● EXERCISE DESCRIPTION: Locate the line that contains "în Straturi Înălțate". Reproduce it and all following lines up to the end of the material, exactly and with nothing added.

● INPUT FOR THIS TASK:
+++++

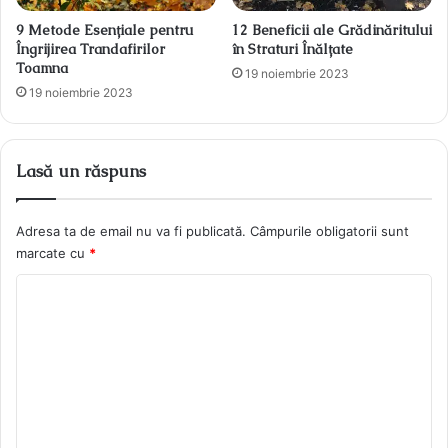
9 Metode Esențiale pentru
12 Beneficii ale Grădinăritului
Îngrijirea Trandafirilor
în Straturi Înălțate
Toamna
19 noiembrie 2023
19 noiembrie 2023
Lasă un răspuns
Adresa ta de email nu va fi publicată.
Câmpurile obligatorii sunt
marcate cu
*
C
o
m
e
n
t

+++++

● WRITTEN SOLUTION:
în Straturi Înălțate
Toamna
19 noiembrie 2023
19 noiembrie 2023
Lasă un răspuns
Adresa ta de email nu va fi publicată.
Câmpurile obligatorii sunt
marcate cu
*
C
o
m
e
n
t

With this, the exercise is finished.